7. "I'm Coming Out" (1980)


Written by Bernard Edwards and Nile Rodgers of Chic, "I'm Coming Out" was an early LGBTQ anthem that was inspired by drag queens dressed as Diana Ross that Rodgers saw at a New York nightclub. Unlike a lot of other artists at the time, Diana Ross embraced her gay fandom and recorded this song without hesitation.

6. "You Can't Hurry Love" (1966)


As the Supremes were looking to move past their teen roots and sing about more mature themes and more elaborate musical arrangements, "You Can't Hurry Love" was a stepping stone in that direction. Upon its release, it became the Supremes' seventh number one hit.

5. "I Hear a Symphony" (1965)


Like so many of Motown's other hits, this 1965 single was written by the dream team of Lamont Dozier and Brian & Eddie Holland, and it became the Supreme's sixth number-one hit on the Billboard chart.

4. "Baby Love" (1964)


Sitting atop the Billboard charts for a full month in 1964, "Baby Love" helped put the Supremes in the history books: they became the first Motown group to have more than one number-one singles in America. In fact, just a few years later, the Supremes would boast more number-one singles (12!) than any other Motown act, a record they still hold to this day.

3. "Stop! In the Name of Love" (1965)


They just don't make 'em like this one anymore. In many ways a perfect song, "Stop! In the Name of Love" was a single from the Supreme's sixth album and earned the group a Grammy nomination for Best Contemporary Rock & Roll Group Vocal Performance. Not only did the song become iconic, but their choreography became every bit as much of a cultural phenomenon.

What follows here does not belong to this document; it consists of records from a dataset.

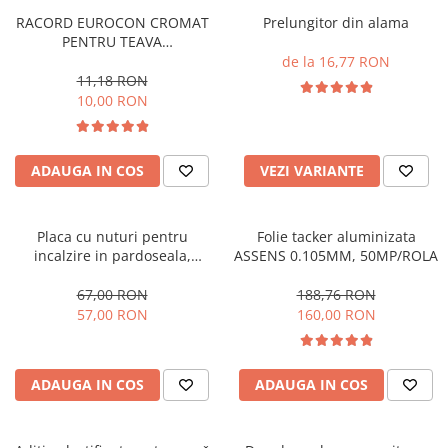
RACORD EUROCON CROMAT
Prelungitor din alama
PENTRU TEAVA
PERT/PEX/MULTISTRAT 16X2-
de la 16,77 RON
3/4
11,18 RON
10,00 RON
ADAUGA IN COS
VEZI VARIANTE
Placa cu nuturi pentru
Folie tacker aluminizata
incalzire in pardoseala,
ASSENS 0.105MM, 50MP/ROLA
pentru teava 16-17mm,
izolatie 30mm, plastifiata ,
67,00 RON
188,76 RON
Assens
57,00 RON
160,00 RON
ADAUGA IN COS
ADAUGA IN COS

2. "Where Did Our Love Go" (1964)


While this classic Motown earworm isn't the song that started the career of Diana Ross and the Supremes, it could be said that it's the one that ushered in one of the most successful streaks in music history: it was their first single to go number one, and was the first of five consecutive Supremes singles to achieve that success.

1. "Ain't No Mountain High Enough" (1970)


First recorded by Marvin Gaye and Tammi Terrell three years earlier, Diana Ross put her own spin on this megahit, and it earned her first solo number-one hit, as well as a Grammy nomination for Best Female Pop Vocal Performance. She infused gospel with spoken word, which would later become one of Ross's trademarks. All these years later, her take on "Ain't No Mountain High Enough" remains surprising and inspiring.